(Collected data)
>>

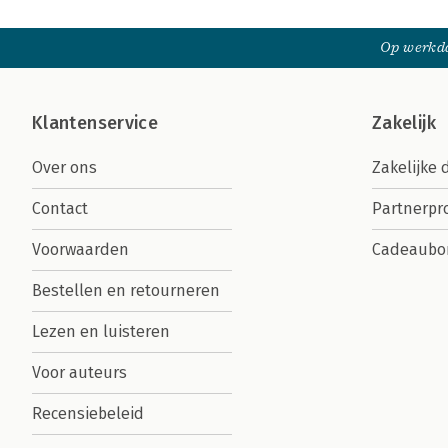
Op werkda
Klantenservice
Zakelijk
Over ons
Zakelijke 
Contact
Partnerp
Voorwaarden
Cadeaubo
Bestellen en retourneren
Lezen en luisteren
Voor auteurs
Recensiebeleid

<<

*TASK DIRECTIONS:* Copy out the entries verbatim and leave the images out.

*RESULT OF THIS TASK:*
Op werkda
Klantenservice
Zakelijk
Over ons
Zakelijke 
Contact
Partnerp
Voorwaarden
Cadeaubo
Bestellen en retourneren
Lezen en luisteren
Voor auteurs
Recensiebeleid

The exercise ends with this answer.